Heart failure causes the heart to undergo remodeling across multiple scales (Tomaselli and Marbán, 1999). However, studies have shown that nearly all arrhythmias in non-ischemic HF and approximately 50% of those in ischemic HF develop due to abnormal automaticity or triggered activity such as early afterdepolarizations (EADs) and delayed afterdepolarizations (Rubart and Zipes, 2005).

Previous research has also shown that remodeling at cellular and subcellular levels characteristic of HF can lead to action potential (AP) prolongation and delayed repolarization, which could be important causes of EAD formation. In turn, these changes could be linked to the modification in ion channel behavior, especially the L-type calcium channels (LTCC) whose activity is highly regulated via cAMP by various molecules co-localized in the T-tubular region, and the disruption of intracellular calcium (Ca⁺²) handling also observed in unhealthy myocytes (Tomaselli and Marbán, 1999; Lyon et al., 2009; Zima et al., 2014). These subcellular changes are often exacerbated by sympathetic stimulation which increases the levels of cAMP and can cause an increase in inward current, particularly through LTCCs. This, in turn, can destabilize the labile plateau phase of APs (Tomaselli and Zipes, 2004). However, the exact mechanism linking changes in T-tubule organization and in cAMP compartmentation to abnormal LTCC function and the development of arrhythmogenic triggers remains unknown.

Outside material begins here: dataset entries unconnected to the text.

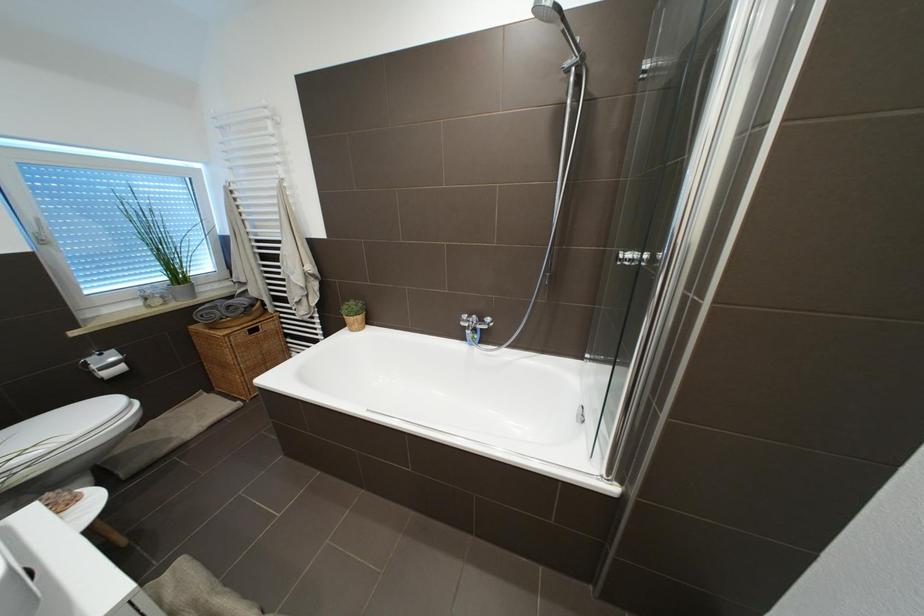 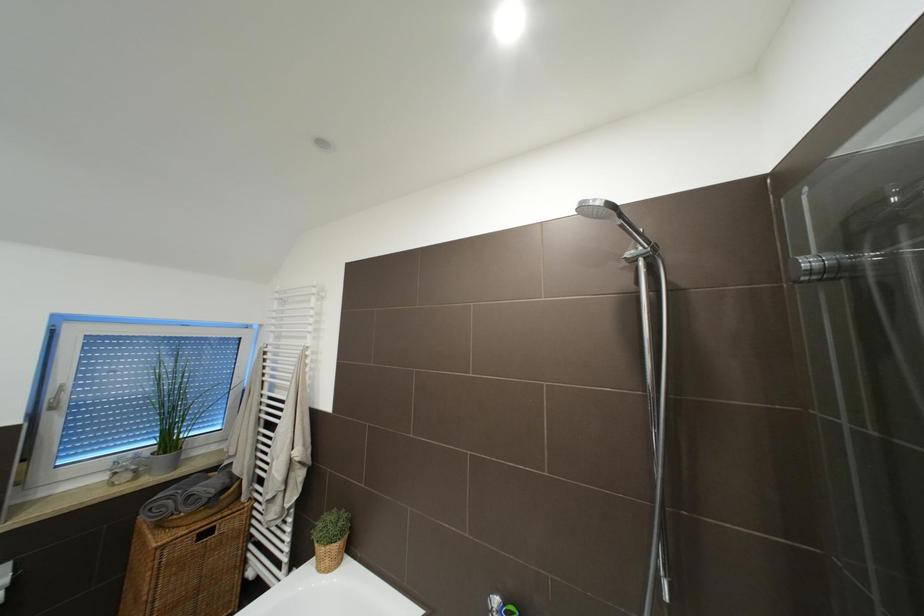 Question: Based on the continuous images, in which direction is the camera rotating? Reply with the corresponding letter.

Choices:
 (A) Left
 (B) Right
 (C) Up
 (D) Down

Answer: (C) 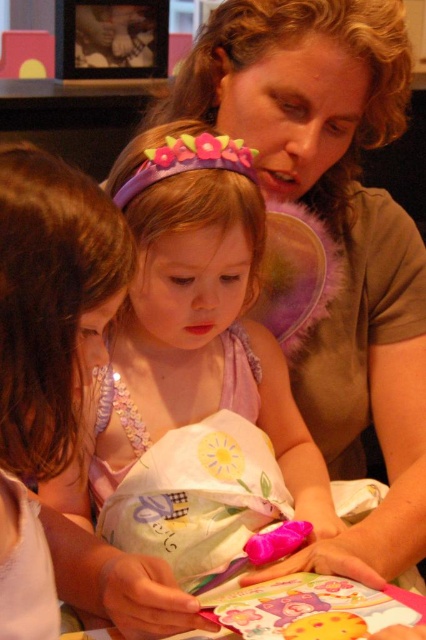 You are a photographer trying to capture a candid shot of the pink satin dress at center and the matte brown shirt at upper right. Since you want both subjects to be clearly visible in the photo, which one should you focus on first to ensure depth of field captures both?

The pink satin dress at center is in front of the matte brown shirt at upper right, so you should focus on the pink satin dress at center first to ensure both are in focus.

You are a photographer setting up a shoot in this scene. You need to place a light source above the pink satin dress at center so it illuminates the dress but doesn not shine on the matte brown shirt at upper right. Is this possible based on their positions?

The pink satin dress at center is positioned under the matte brown shirt at upper right, so placing a light source above the dress would naturally shine upwards towards the shirt. This means the light would also illuminate the matte brown shirt at upper right, making it difficult to avoid shining on it. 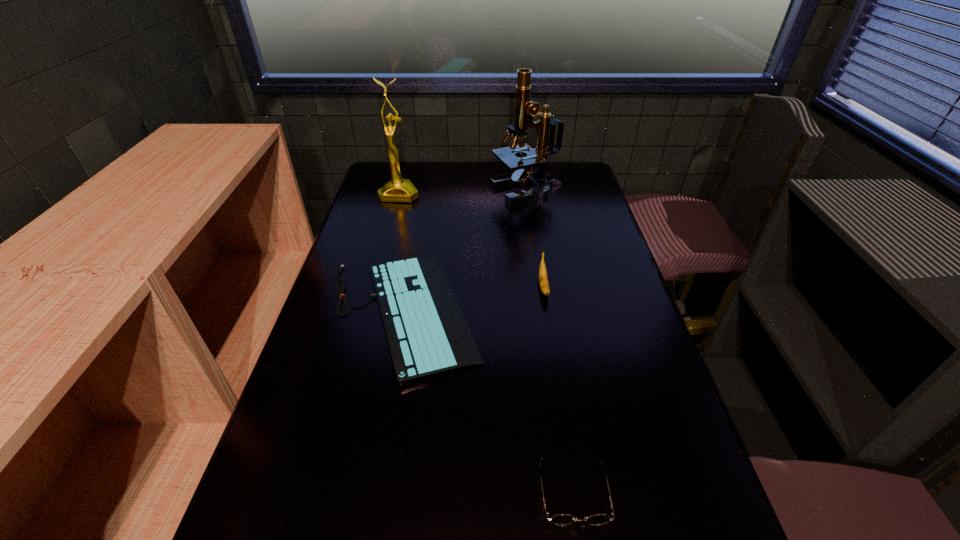 Find the location of a particular element. vacant space at the right edge of the desktop is located at coordinates (x=690, y=468).

This screenshot has width=960, height=540. In the image, there is a desktop. What are the coordinates of `vacant space at the far right corner` in the screenshot? It's located at 588,180.

What are the coordinates of `vacant region between the banana and the nearest object` in the screenshot? It's located at (559, 388).

Identify the location of free space that is in between the banana and the award. The height and width of the screenshot is (540, 960). (471, 240).

You are a GUI agent. You are given a task and a screenshot of the screen. Output one action in this format:
    pyautogui.click(x=<x>, y=<y>)
    Task: Click on the vacant space in between the fourth tallest object and the microscope
    
    Given the screenshot: What is the action you would take?
    pyautogui.click(x=550, y=340)

Where is `free space between the microscope and the shortest object`? The height and width of the screenshot is (540, 960). free space between the microscope and the shortest object is located at coordinates (465, 252).

The image size is (960, 540). In order to click on empty space between the microscope and the third tallest object in this screenshot , I will do `click(535, 239)`.

Where is `free space between the banana and the fourth tallest object`? The image size is (960, 540). free space between the banana and the fourth tallest object is located at coordinates (559, 388).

L-type calcium channels play an important role in excitation–contraction coupling and influence the electrical and mechanical functioning of cardiac muscle (Bryant et al., 2015). In ventricular myocytes, under normal conditions, LTCCs are clustered in the transverse tubules (T-tubules). Gradual T-tubule loss, a known effect of HF, forces LTCCs to be redistributed to the surface membrane where they maintain their function but experience a different environment than that of the dyadic space (Sanchez-Alonso et al., 2016).

Within the T-tubules, LTCCs are usually associated with a number of specific macromolecular signaling complexes and scaffolding proteins which allow for precise control of Ca⁺² signaling (Bers, 2008; Timofeyev et al., 2013). One such signaling complex is the β₂AR, responsible for mediating the functional effects of cathecolamines in the heart, and more specifically, inside T-tubules, where they are confined. Selective sympathetic stimulation of the two receptor subtypes, β₁AR and β₂AR, lead to distinct physiological responses, based on their different localization and kinetics (Nikolaev et al., 2010). β₁ARs stimulate the cAMP-dependent PKA-mediated phosphorylation of phospholamban and cardiac contractile proteins. Sympathetic stimulation of the β₂AR, on the other hand, activates the G-protein/adenylyl cyclase (AC)/cAMP/PKA pathway which leads to the phosphorylation of several substrates, including LTCCs. In failing cardiomyocytes β₂ARs are redistributed from the T-tubular membrane to the non-T-tubular membrane areas where stimulation of the receptor induces far reaching cAMP signals, similar to those elicited by β₁AR stimulation (Nikolaev et al., 2010; Wright et al., 2014).

Apart from the molecules mentioned above, PDEs, which cleave cAMP into adenosine monophosphate (AMP) and protein phosphatases that dephosphorylate LTCCs also have an effect on the phosphorylation state of LTCCs. Furthermore, PDE molecules also show a high localization to the T-tubule membrane in healthy cells and along with AC and PKA play a key role in controlling the compartmentation of cAMP (Heijman et al., 2011). Activation of PKA by cAMP leads to PDE phosphorylation, increasing its activity, which in turn removes phosphorylation from other molecules. Thus, PDEs provide a negative feedback-loop for cAMP level control. Disrupting the localized PDE expression could lead to increased levels of cellular cAMP and inhibition of the PDE hydrolyzing effect (Wright et al., 2014).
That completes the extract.